Now, let's store all of the data into a 2D list.

In [22]:
dataset = []
for row in row_wise_text_data:
    if row.startswith(COMMENT_CHARACTER):
        continue
    elif row == "":
        continue
    else:
        col_wise_text_data = row.split(DELIMITER)
        parsed_row = []
        for col in col_wise_text_data:
            parsed_col = int(col)
            parsed_row.append(parsed_col)
        dataset.append(parsed_row)

We made use of the `append` method on the list object to store each row of data in a single list object. Each row in itself is represented as a list of integers. `append` is one of the methods available on a List object. A list of a mutable sequence in Python and you can read more about the other methods available on a mutable sequence in the [docs](https://docs.python.org/3/library/stdtypes.html#mutable-sequence-types)

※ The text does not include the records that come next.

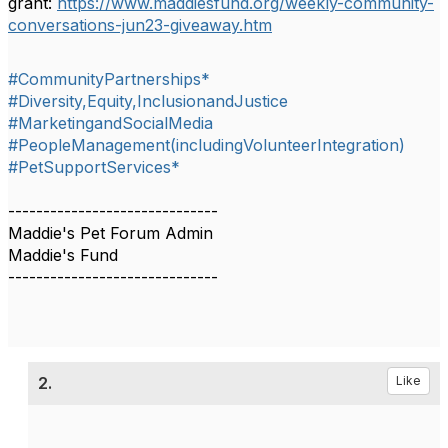
grant:
https://www.maddiesfund.org/weekly-community-
conversations-jun23-giveaway.htm
#CommunityPartnerships*
#Diversity,Equity,InclusionandJustice
#MarketingandSocialMedia
#PeopleManagement(includingVolunteerIntegration)
#PetSupportServices*
------------------------------
Maddie's Pet Forum Admin
Maddie's Fund
------------------------------
2.
Like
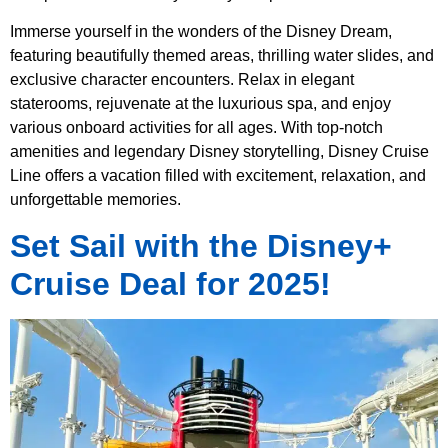
Immerse yourself in the wonders of the Disney Dream,
featuring beautifully themed areas, thrilling water slides, and
exclusive character encounters. Relax in elegant
staterooms, rejuvenate at the luxurious spa, and enjoy
various onboard activities for all ages. With top-notch
amenities and legendary Disney storytelling, Disney Cruise
Line offers a vacation filled with excitement, relaxation, and
unforgettable memories.
Set Sail with the Disney+
Cruise Deal for 2025!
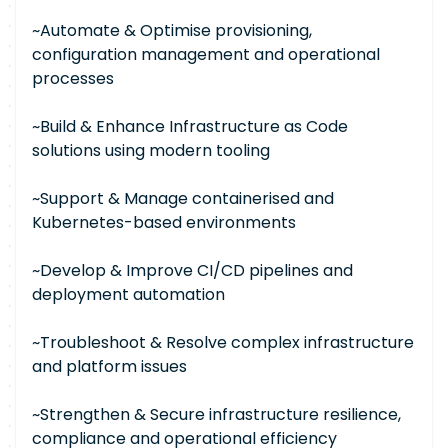
~Automate & Optimise provisioning,
configuration management and operational
processes
~Build & Enhance Infrastructure as Code
solutions using modern tooling
~Support & Manage containerised and
Kubernetes-based environments
~Develop & Improve CI/CD pipelines and
deployment automation
~Troubleshoot & Resolve complex infrastructure
and platform issues
~Strengthen & Secure infrastructure resilience,
compliance and operational efficiency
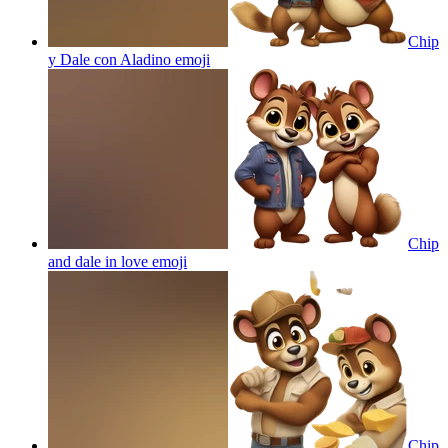
Chip
y Dale con Aladino
emoji
Chip
and dale in love
emoji
Chip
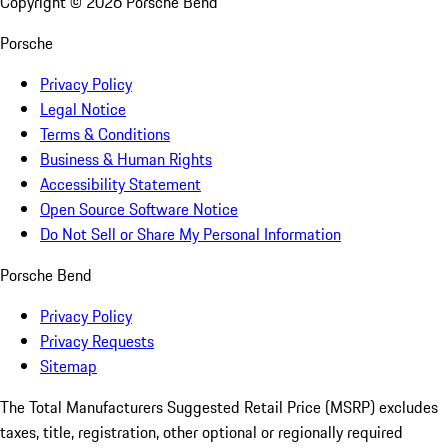
Copyright ©
2026
Porsche Bend
Porsche
Privacy Policy
Legal Notice
Terms & Conditions
Business & Human Rights
Accessibility Statement
Open Source Software Notice
Do Not Sell or Share My Personal Information
Porsche Bend
Privacy Policy
Privacy Requests
Sitemap
The Total Manufacturers Suggested Retail Price (MSRP) excludes
taxes, title, registration, other optional or regionally required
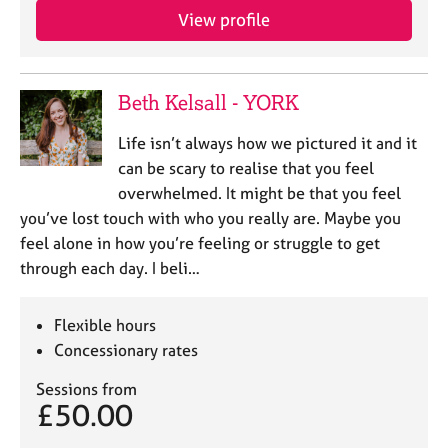
View profile
Beth Kelsall - YORK
Life isn’t always how we pictured it and it
can be scary to realise that you feel
overwhelmed. It might be that you feel
you’ve lost touch with who you really are. Maybe you
feel alone in how you’re feeling or struggle to get
through each day. I beli…
Flexible hours
Concessionary rates
Sessions from
£50.00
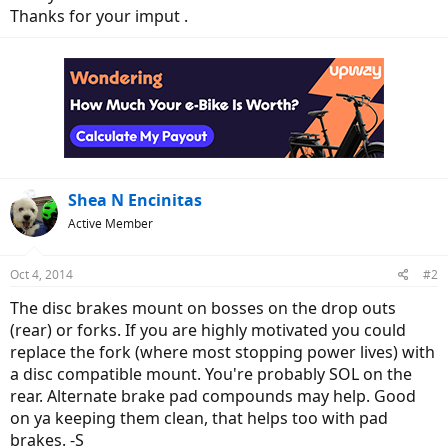
Thanks for your imput .
Shea N Encinitas
Active Member
Oct 4, 2014
#2
The disc brakes mount on bosses on the drop outs
(rear) or forks. If you are highly motivated you could
replace the fork (where most stopping power lives) with
a disc compatible mount. You're probably SOL on the
rear. Alternate brake pad compounds may help. Good
on ya keeping them clean, that helps too with pad
brakes. -S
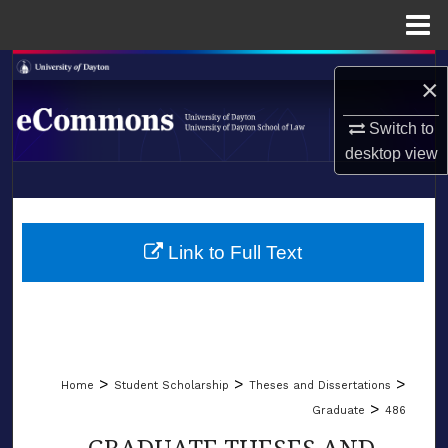
Menu
Home
Search
×
Browse Collections
Switch to
desktop
view
My Account
LIBRARIES
About
SCHOOL OF LAW
Link to Full Text
Digital Commons Network™
>
>
>
Home
Student Scholarship
Theses and Dissertations
>
Graduate
486
GRADUATE THESES AND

Also note the use of the `int` built-in function. The `int` function simply tries converting the input into a Python integer type object. See more in the [docs](https://docs.python.org/3/library/functions.html#int)

Finally, let's use a list comprehension to remove the second for loop over the column values in a row. A list comprehension is a concise way to create lists. See more in the [docs](https://docs.python.org/3/tutorial/datastructures.html?highlight=list%20comprehension#list-comprehensions)

In [23]:
dataset = []
for row in row_wise_text_data:
    if row.startswith(COMMENT_CHARACTER):
        continue
    elif row == "":
        continue
    else:
        col_wise_text_data = row.split(DELIMITER)
        dataset.append(
            [int(col_value) for col_value in col_wise_text_data]
        )

Finally, we have parsed the contents of the file into a 2D list where the first index represents each row in the file and the second index represents each column in the row

In [24]:
dataset

[[0, 100, 22, 77, 48, 82, 26, 54, 8, 56, 56],
 [1, 76, 85, 14, 38, 50, 62, 73, 73, 9, 93],
 [2, 73, 49, 22, 46, 0, 41, 78, 57, 2, 92],
 [3, 16, 62, 44, 13, 62, 100, 66, 49, 20, 51],
 [4, 48, 73, 2, 58, 99, 79, 64, 46, 23, 4],
 [5, 30, 55, 17, 9, 59, 32, 51, 60, 57, 70],
 [6, 41, 49, 3, 69, 59, 12, 77, 30, 69, 56],
 [7, 35, 84, 46, 9, 47, 62, 12, 61, 59, 87],
 [8, 18, 12, 66, 73, 15, 53, 59, 32, 36, 96],
 [9, 54, 2, 7, 3, 9, 66, 4, 28, 16, 84]]

In [25]:
# print all columns from the first row of data
dataset[0][:]

[0, 100, 22, 77, 48, 82, 26, 54, 8, 56, 56]

In [26]:
# print columns 2-5 from the third row of data
dataset[2][1:4]

[73, 49, 22]

In [27]:
# print the last column from the last row of data
print(dataset[9][10])

# or
print(dataset[-1][-1])

84
84


# Summary

In summary, we covered the `int`, `string` and `list` types in Python. We also took a look at how loops and conditionals are used in Python. Finally, we used a few in-built functions from the Python standard library.